Conceição Trigo, da cardiologia pediátrica do Hospital de Santa Marta, disse à Lusa que as sequelas da parte cardíaca estão ainda em estudo.
“De facto, durante a fase aguda da covid pode haver lesão direta das células cardíacas”, afirmou a cardiologista pediátrica, que falou ainda num “quadro inflamatório que pode ocorrer após a infeção”, mesmo que os doentes não tenham tido sintomas na fase aguda da doença.
Chama-se síndrome inflamatória multissistémica, “envolve vários órgãos” e, quando atinge o coração, também resulta na “inflamação do miocárdio”, explica.
A médica contou que a evolução destes casos é muito variável e que tudo depende da gravidade inicial da doença.
Durante quanto tempo as sequelas vão permanecer? Ninguém sabe.
“É muito cedo. Há doentes que ainda nem sequer têm os seis meses para avaliar sequelas. Nesta altura ainda temos muito em aberto”, disse.
Novo coronavírus passou mas deixou marcas
Mesmo com asma, Ana Cristina subia, devagar, os oito degraus que levam ao rés-do-chão onde mora, nos Olivais, mas depois da covid-19 isso tornou-se mais difícil. O vírus já foi embora, mas a tosse e o cansaço ficaram.
Ana Cristina é uma das muitas doentes pela qual o novo coronavírus passou e deixou marcas. As sequelas podem ser várias, dependendo da gravidade da doença e do estado do doente na altura na infeção.
No caso de Ana Cristina, os 52 anos já carregavam asma crónica e, mais importante, um internamento com coma induzido que durou 10 dias e lhe deixou muitas fragilidades.
“Eu já tinha febre, tosse e falta de ar há uns dias e sentia-me prostrada”, contou à Lusa Ana Cristina, que começou por se dirigir ao Hospital S. José, sendo depois transferida para o Curry Cabral.
“Não estive internada muito tempo no Curry Cabral. Fui internada na terça-feira e saí numa sexta-feira ao fim do dia”, explicou, sublinhando que desde que foi infetada o cansaço não mais a largou: “Se forço um pouquinho a minha vida normal sinto um cansaço que a médica que me deu alta disse que ia permanecer por uns tempos.”

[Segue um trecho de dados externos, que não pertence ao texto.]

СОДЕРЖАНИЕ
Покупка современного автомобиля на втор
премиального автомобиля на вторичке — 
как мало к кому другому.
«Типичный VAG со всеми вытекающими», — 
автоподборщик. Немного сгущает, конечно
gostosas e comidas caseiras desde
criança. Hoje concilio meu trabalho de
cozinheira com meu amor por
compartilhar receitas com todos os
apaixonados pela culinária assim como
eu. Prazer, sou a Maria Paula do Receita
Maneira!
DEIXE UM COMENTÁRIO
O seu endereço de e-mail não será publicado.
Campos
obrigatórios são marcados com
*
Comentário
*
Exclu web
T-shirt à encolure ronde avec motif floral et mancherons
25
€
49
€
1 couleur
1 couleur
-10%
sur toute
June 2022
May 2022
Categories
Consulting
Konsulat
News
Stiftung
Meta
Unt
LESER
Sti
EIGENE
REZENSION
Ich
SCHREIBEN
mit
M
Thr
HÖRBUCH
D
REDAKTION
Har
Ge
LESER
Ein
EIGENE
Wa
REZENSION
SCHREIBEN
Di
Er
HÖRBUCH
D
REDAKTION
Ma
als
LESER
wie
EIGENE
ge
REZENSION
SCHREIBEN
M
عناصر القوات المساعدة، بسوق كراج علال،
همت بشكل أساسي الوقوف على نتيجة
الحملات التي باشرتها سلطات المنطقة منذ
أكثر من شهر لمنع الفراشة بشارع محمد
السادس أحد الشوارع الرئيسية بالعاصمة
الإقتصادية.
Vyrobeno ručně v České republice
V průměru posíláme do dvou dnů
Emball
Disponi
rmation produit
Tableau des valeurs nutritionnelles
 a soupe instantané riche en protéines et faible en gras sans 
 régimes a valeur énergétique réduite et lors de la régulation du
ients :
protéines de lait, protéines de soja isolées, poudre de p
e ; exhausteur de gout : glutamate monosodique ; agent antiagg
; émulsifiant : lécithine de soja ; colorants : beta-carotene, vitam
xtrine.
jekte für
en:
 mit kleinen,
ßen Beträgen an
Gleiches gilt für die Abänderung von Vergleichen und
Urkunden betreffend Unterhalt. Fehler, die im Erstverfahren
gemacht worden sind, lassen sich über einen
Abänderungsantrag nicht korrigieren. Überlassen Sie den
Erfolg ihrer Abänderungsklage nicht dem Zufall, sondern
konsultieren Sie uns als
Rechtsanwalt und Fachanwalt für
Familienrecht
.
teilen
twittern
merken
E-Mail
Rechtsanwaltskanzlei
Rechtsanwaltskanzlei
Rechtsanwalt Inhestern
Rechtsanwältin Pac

A tosse continua, não tão persistente como quando saiu do hospital, mas conseguiu estabilizar a falta de ar com a medicação que faz diariamente (inaladores) e que fará para sempre.
Ana é seguida por uma especialista no Hospital de Santa Marta, por causa da asma, e já tem programados exames para poder retomar o tratamento experimental que seguia para essa doença crónica.
Leia também
Covid-19 está a deixar sequelas cada vez mais visíveis nos mais jovens
As sequelas da covid-19, os médicos já lhe disseram que vão “permanecer durante algum tempo”.
“Penso que nem os próprios médicos sabem”. E não sabem mesmo.
Luísa Semedo, a especialista que acompanha Ana Cristina no Hospital de Santa Marta, confessa: “Ainda não sabemos qual a percentagem daqueles [doentes que estiveram internados] que ficam com sequelas.”
“Mas uma coisa é a ideia que temos e outra coisa é fazer um estudo de acompanhamento destes doentes” e ao fim de meses tirar uma conclusão, afirmou Luísa Semedo, sublinhando que a ideia que os especialistas têm é que “uma percentagem significativa” fica com sequelas.
“Isso depois também tem que ver com doentes que têm outras patologias de base, doentes com asma, doentes com DPOC [Doença Pulmonar Obstrutiva Crónica], doentes com fibrose pulmonar (…). Tudo isso vai condicionar as sequelas com que ficam”, afirmou Luísa Semedo, responsável pelo transplante pulmonar em Santa Marta.
Além dos problemas respiratórios, há os problemas musculares de quem precisa de ficar internado durante muito tempo: “Apesar de fazerem reabilitação quando estão internados, serão doentes que vão ficar com meses” de trabalho pela frente para o Serviço Nacional de Saúde.
Falta de ar, tosse, falta de forças e suor noturno são alguns dos sintomas com que muitos dos doentes ficam. Durante quanto tempo e se são ou não reversíveis “é ainda uma incógnita”.
Contudo, Luísa Semedo disse que os especialistas já estão a verificar que algumas alterações são irreversíveis.